Find the maximum and minimum (there are four in total) that the function $f(x,y)=3xy$ achieves when $(x,y)$ travel the ellipse $x^2+y^2+xy=3$

Question

Find the maximum and minimum (there are four in total) that the function $f(x,y)=3xy$ achieves when $(x,y)$ travel the ellipse $x^2+y^2+xy=3$

I have thought about doing the following but I do not know if I am doing the right thing:

I'm using Lagrange multipliers and I start with $\bigtriangledown f=\lambda\bigtriangledown g$, so from this I get $(3y,3x)=\lambda(2x+y,2y+x)$ so $\lambda=\frac{3y}{2x+y}$ and $\lambda=\frac{3x}{2y+x}$ so $\frac{3y}{2x+y}=\frac{3x}{2y+x}$ so $x^2=y^2$ so $y=\pm x$. So, I get to that $(0,0), (1,1), (-1,-1), (\sqrt{3},-\sqrt{3})$ and $(-\sqrt{3},\sqrt{3})$ are critical points, the problem is that I do not know how to determine if they are maximum or minimum, how can I do this?

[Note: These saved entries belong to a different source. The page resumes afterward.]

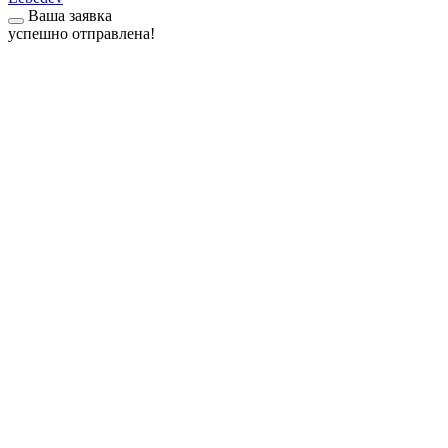
Ваша заявка
успешно отправлена!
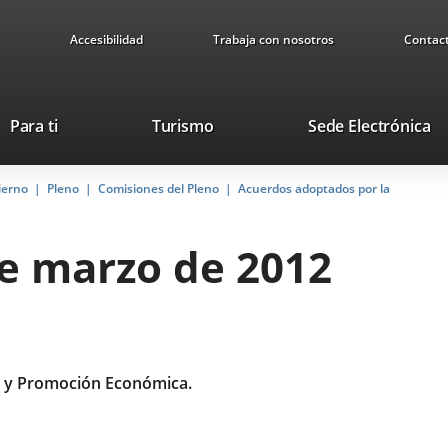
Accesibilidad
Trabaja con nosotros
Contac
Este
En
Para ti
Turismo
Sede Electrónica
enlace
a
se
u
ierno
Pleno
Comisiones del Pleno
abrirá
Acuerdos adoptados por la
ap
en
ex
una
de marzo de 2012
ventana
nueva.
 y Promoción Económica.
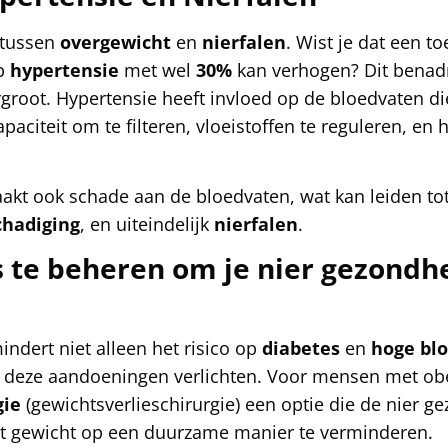
k tussen
overgewicht
en
nierfalen
. Wist je dat een 
op
hypertensie
met wel
30%
kan verhogen? Dit benadr
rgroot. Hypertensie heeft invloed op de bloedvaten 
paciteit om te filteren, vloeistoffen te reguleren, e
akt ook schade aan de bloedvaten, wat kan leiden t
chadiging
, en uiteindelijk
nierfalen
.
 te beheren om je nier gezondhe
indert niet alleen het risico op
diabetes
en
hoge bl
n deze aandoeningen verlichten. Voor mensen met obe
gie
(gewichtsverlieschirurgie) een optie die de nier g
 gewicht op een duurzame manier te verminderen.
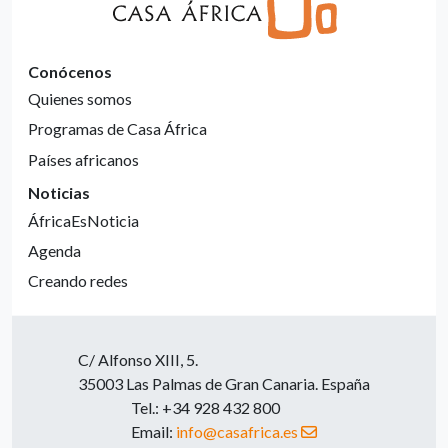
Conócenos
Quienes somos
Programas de Casa África
Países africanos
Noticias
ÁfricaEsNoticia
Agenda
Creando redes
C/ Alfonso XIII, 5.
35003 Las Palmas de Gran Canaria. España
Tel.: +34 928 432 800
Email:
info@casafrica.es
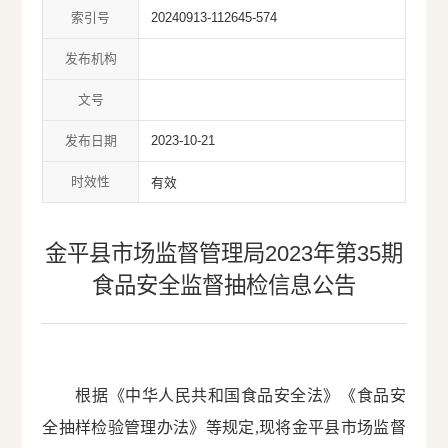
索引号
20240913-112645-574
发布机构
文号
发布日期
2023-10-21
时效性
有效
金平县市场监督管理局2023年第35期
食品安全监督抽检信息公告
根据《中华人民共和国食品安全法》《食品安
全抽样检验管理办法》等规定,现将金平县市场监督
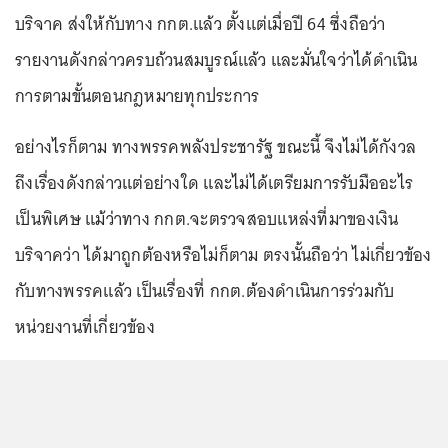
บริจาค ส่งให้กับทาง กกต.แล้ว ตั้งแต่เมื่อปี 64 ซึ่งถือว่า
รายงานดังกล่าวครบถ้วนสมบูรณ์แล้ว และมั่นใจว่าได้ดำเนิน
การตามขั้นตอนกฎหมายทุกประการ
อย่างไรก็ตาม ทางพรรคพลังประชารัฐ ขณะนี้ จึงไม่ได้กังวล
ถึงเรื่องดังกล่าวแต่อย่างใด และไม่ได้เตรียมการรับมืออะไร
เป็นพิเศษ แม้ว่าทาง กกต.จะตรวจสอบแหล่งที่มาของเงิน
บริจาคว่า ได้มาถูกต้องหรือไม่ก็ตาม ตรงนั้นถือว่า ไม่เกี่ยวข้อง
กับทางพรรคแล้ว เป็นเรื่องที่ กกต.ต้องดำเนินการร่วมกับ
หน่วยงานที่เกี่ยวข้อง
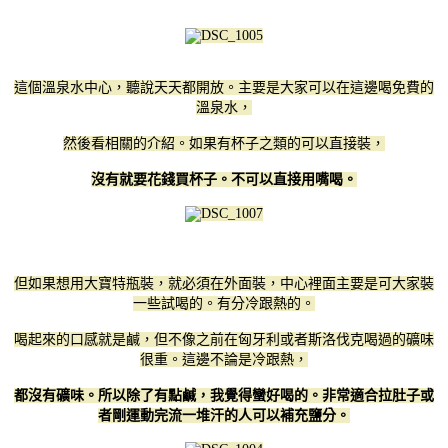
這個溫泉水中心，聽說天天都開放。主要是大家可以在這邊喝免費的
溫泉水，
然後看相關的介紹。如果有杯子之類的可以直接裝，
沒有就要花錢買杯子。不可以直接用嘴喝。
但如果想用大寶特瓶裝，就必須在外面裝，中心裡面主要是可大家裝
一些試喝的。有分冷跟熱的。
喝起來的口感就是鹹，但不像之前在匈牙利或者斯洛伐克喝過的礦味
很重。這邊不論是冷跟熱，
都沒有礦味。所以除了有點鹹，我覺得蠻好喝的。非常適合拉肚子或
者剛運動完流一堆汗的人可以補充鹽分。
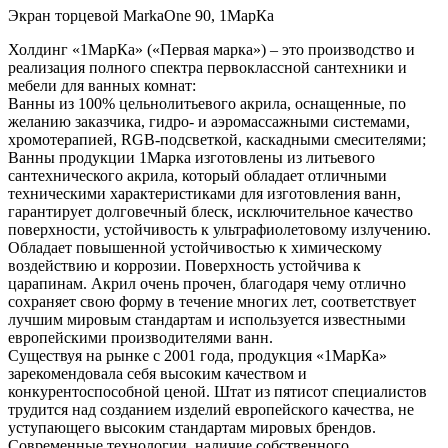
Экран торцевой MarkaOne 90, 1МарКа
Холдинг «1МарКа» («Первая марка») – это производство и
реализация полного спектра первоклассной сантехники и
мебели для ванных комнат:
Ванны из 100% цельнолитьевого акрила, оснащенные, по
желанию заказчика, гидро- и аэромассажными системами,
хромотерапией, RGB-подсветкой, каскадными смесителями;
Ванны продукции 1Марка изготовлены из литьевого
сантехнического акрила, который обладает отличными
техническими характеристиками для изготовления ванн,
гарантирует долговечный блеск, исключительное качество
поверхности, устойчивость к ультрафиолетовому излучению.
Обладает повышенной устойчивостью к химическому
воздействию и коррозии. Поверхность устойчива к
царапинам. Акрил очень прочен, благодаря чему отлично
сохраняет свою форму в течение многих лет, соответствует
лучшим мировым стандартам и используется известными
европейскими производителями ванн.
Существуя на рынке с 2001 года, продукция «1МарКа»
зарекомендовала себя высоким качеством и
конкурентоспособной ценой. Штат из пятисот специалистов
трудится над созданием изделий европейского качества, не
уступающего высоким стандартам мировых брендов.
Современные технологии, наличие собственного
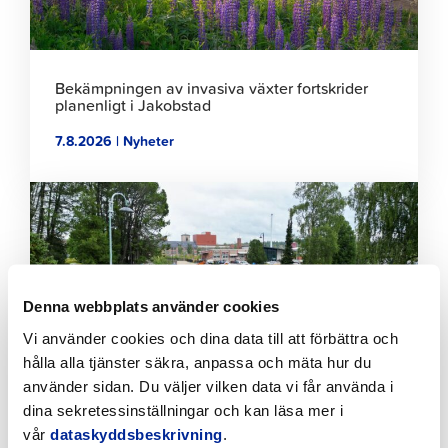
Bekämpningen av invasiva växter fortskrider
planenligt i Jakobstad
7.8.2026 | Nyheter
Klicka
för
att
läsa
artikeln
Denna webbplats använder cookies
Vi använder cookies och dina data till att förbättra och
hålla alla tjänster säkra, anpassa och mäta hur du
använder sidan. Du väljer vilken data vi får använda i
dina sekretessinställningar och kan läsa mer i
vår
dataskyddsbeskrivning
.
Tillfälliga trafikarrangemang vid Sikören samt i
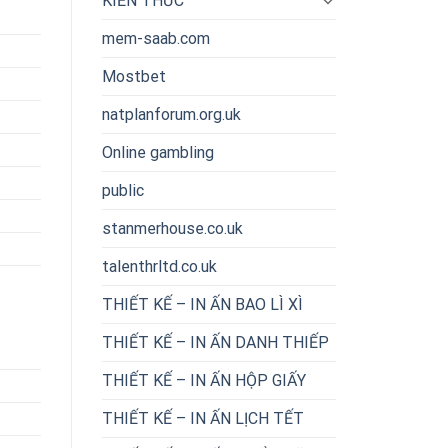
KIẾN THỨC
mem-saab.com
Mostbet
natplanforum.org.uk
Online gambling
public
stanmerhouse.co.uk
talenthrltd.co.uk
THIẾT KẾ – IN ẤN BAO LÌ XÌ
THIẾT KẾ – IN ẤN DANH THIẾP
THIẾT KẾ – IN ẤN HỘP GIẤY
THIẾT KẾ – IN ẤN LỊCH TẾT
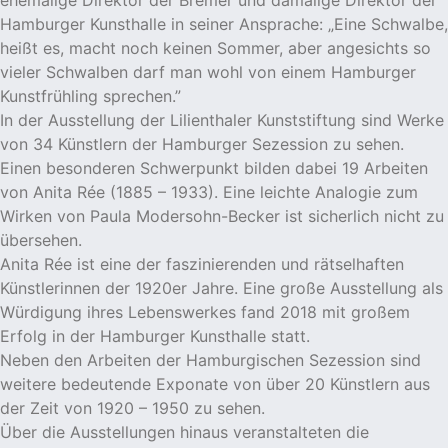
Hamburger Kunsthalle in seiner Ansprache: „Eine Schwalbe,
heißt es, macht noch keinen Sommer, aber angesichts so
vieler Schwalben darf man wohl von einem Hamburger
Kunstfrühling sprechen.”
In der Ausstellung der Lilienthaler Kunststiftung sind Werke
von 34 Künstlern der Hamburger Sezession zu sehen.
Einen besonderen Schwerpunkt bilden dabei 19 Arbeiten
von Anita Rée (1885 – 1933). Eine leichte Analogie zum
Wirken von Paula Modersohn-Becker ist sicherlich nicht zu
übersehen.
Anita Rée ist eine der faszinierenden und rätselhaften
Künstlerinnen der 1920er Jahre. Eine große Ausstellung als
Würdigung ihres Lebenswerkes fand 2018 mit großem
Erfolg in der Hamburger Kunsthalle statt.
Neben den Arbeiten der Hamburgischen Sezession sind
weitere bedeutende Exponate von über 20 Künstlern aus
der Zeit von 1920 – 1950 zu sehen.
Über die Ausstellungen hinaus veranstalteten die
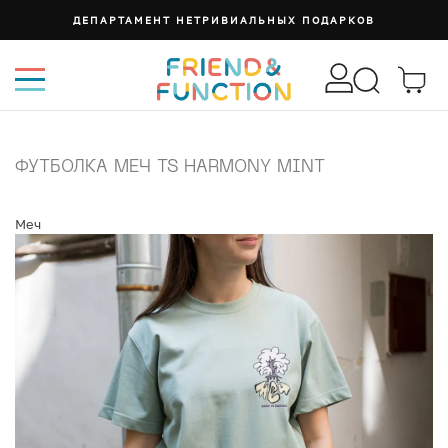
ДЕПАРТАМЕНТ НЕТРИВИАЛЬНЫХ ПОДАРКОВ
ФУТБОЛКА МЕЧ TS HARMONY MINT
Меч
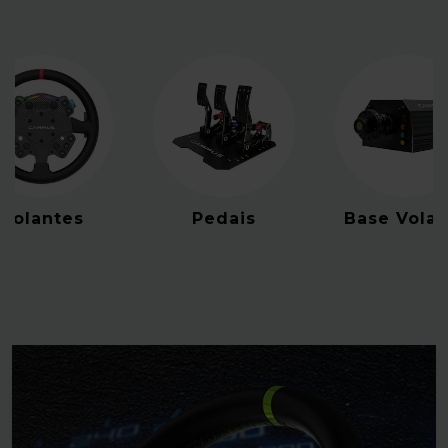
Volantes
Pedais
Base Volan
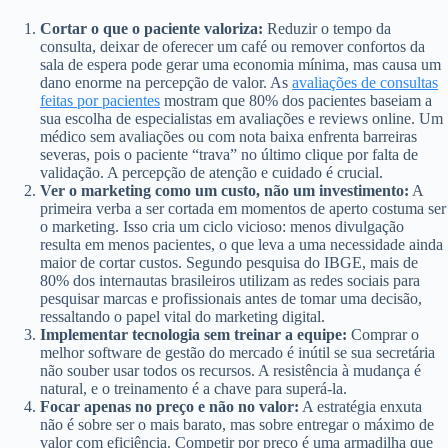
Cortar o que o paciente valoriza:
Reduzir o tempo da
consulta, deixar de oferecer um café ou remover confortos da
sala de espera pode gerar uma economia mínima, mas causa um
dano enorme na percepção de valor. As
avaliações de consultas
feitas por pacientes
mostram que 80% dos pacientes baseiam a
sua escolha de especialistas em avaliações e reviews online. Um
médico sem avaliações ou com nota baixa enfrenta barreiras
severas, pois o paciente “trava” no último clique por falta de
validação. A percepção de atenção e cuidado é crucial.
Ver o marketing como um custo, não um investimento:
A
primeira verba a ser cortada em momentos de aperto costuma ser
o marketing. Isso cria um ciclo vicioso: menos divulgação
resulta em menos pacientes, o que leva a uma necessidade ainda
maior de cortar custos. Segundo pesquisa do IBGE, mais de
80% dos internautas brasileiros utilizam as redes sociais para
pesquisar marcas e profissionais antes de tomar uma decisão,
ressaltando o papel vital do marketing digital.
Implementar tecnologia sem treinar a equipe:
Comprar o
melhor software de gestão do mercado é inútil se sua secretária
não souber usar todos os recursos. A resistência à mudança é
natural, e o treinamento é a chave para superá-la.
Focar apenas no preço e não no valor:
A estratégia enxuta
não é sobre ser o mais barato, mas sobre entregar o máximo de
valor com eficiência. Competir por preço é uma armadilha que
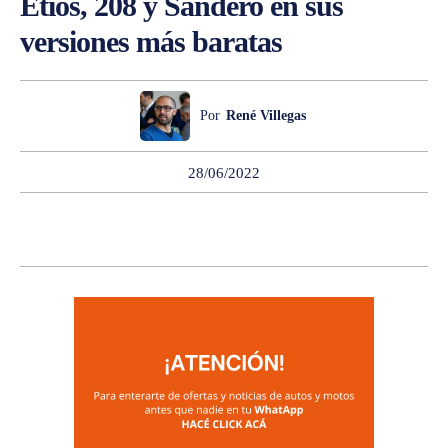
Etios, 208 y Sandero en sus
versiones más baratas
Por
René Villegas
28/06/2022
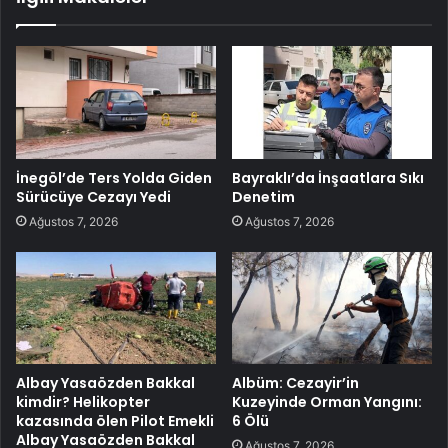
İnegöl’de Ters Yolda Giden
Bayraklı’da İnşaatlara Sıkı
Sürücüye Cezayı Yedi
Denetim
Ağustos 7, 2026
Ağustos 7, 2026
Albay Yasaözden Bakkal
Albüm: Cezayir’in
kimdir? Helikopter
Kuzeyinde Orman Yangını:
kazasında ölen Pilot Emekli
6 Ölü
Albay Yasaözden Bakkal
Ağustos 7, 2026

Thank you.

Answer 1

Evaluate your function $f(x,y) = 3xy$ at each of these four points, $(0,0), (1,1), (-1,-1), (\sqrt{3},-\sqrt{3})$ and compare the results.You will find maximum is achieved at $(1,1)$ and $(-1,-1)$ and minimum is achieved at $ \pm (\sqrt 3, -\sqrt 3)$

Answer 2

If $x,y$ have the same sign $f(x,y)>0$

and if they have opposite signs $f(x,y)<0$

With the 4 pairs you have, 2 share the same sign and and 2 do not. That should make it clear wich are the maxima and which are the minima.

But is calculus even necessary?

Make this substitution

$x = u+v\\ y = u-v$

Then your objective and constraint become:

$f(u,v) = 3u^2 - 3v^2\\ 3u^2 + v^2 = 3$

Plugging the constraint into the objective.

$f(u,v) = 3 - 4v^2$

$f$ is maximized when $v = 0$

$u = \pm 1\\ x = \pm 1\\ y = \pm 1$

$f$ is minimized when $u = 0$

$v = \pm \sqrt 3\\ x = \pm \sqrt 3\\ y = \mp \sqrt 3$

Answer 3

Let $3xy=k$.

Thus, $$k(x^2+y^2+xy)=9xy$$ or $$kx^2+(k-9)xy+ky^2=0$$ has solutions.

Let $k\neq0$.

Thus, $$(k-9)^2-4k^2\geq0$$ or $$(k+9)(k-3)\leq0$$ or $$-9\leq k\leq3.$$ Now, we see that $k=0$ is not relevant and the extreme value of $k$ occurs for $x=-\frac{k-9}{2k}y$,

which says that $$\max_{x^2+y^2+xy=3}3xy=3$$ and $$\min_{x^2+y^2+xy=3}3xy=-9$$

Answer 4

1) $(x+y)^2- xy= 3;$

$xy = (x+y)^2 -3;$

$f(x,y)=3xy = 3(x+y)^2-9.$

$f_{min}=-9$, at $x=-y$;

$-3x^2= -9; x=\pm √3; y=\mp √3$;

2) $(x-y)^2+3xy= 3;$

$f(x,y)= 3xy= 3-(x-y)^2$;

$f_{max}= 3$, at $x=y$.

$x^2=1$; $x =\pm 1$, $y=\pm 1$.

Answer 5

If Lagrange multipliers is not mandatory,

$$12=4x^2+4y^2+4xy=(2x+y)^2+(\sqrt3y)^2$$

Let $\sqrt3y=\sqrt{12}\cos t\iff y=2\cos t$

$2x+y=2\sqrt3\sin t\iff 2x=2\sqrt3\sin t-2\cos t\iff x=\sqrt3\sin t-\cos t=2\sin\left(t-30^\circ\right)$

$3xy=12\cos t\sin\left(t-30^\circ\right)=6[\sin(2t-30^\circ)-\sin30^\circ]$

Now for real $x,y;t$ is real $$-1\le\sin(2t-30^\circ)\le1$$

Answer 6

As the equations involved are homogeneous, making $y = \lambda x$ we have

$$ \min(\max)3x^2\lambda\ \ \mbox{s. t. }\ \ x^2(1+\lambda^2+\lambda) = 3 $$

which is equivalent to

$$ \min_{\lambda}(\max_{\lambda})f(\lambda) = \frac{9\lambda}{\lambda^2+\lambda+1} $$

so the stationary points are at

$$ f'(\lambda) = -\frac{9 \left(\lambda ^2-1\right)}{\left(\lambda ^2+\lambda +1\right)^2} = 0\Rightarrow \lambda^* = \{-1,1\} $$

then the solutions are at $y = \pm x$ etc.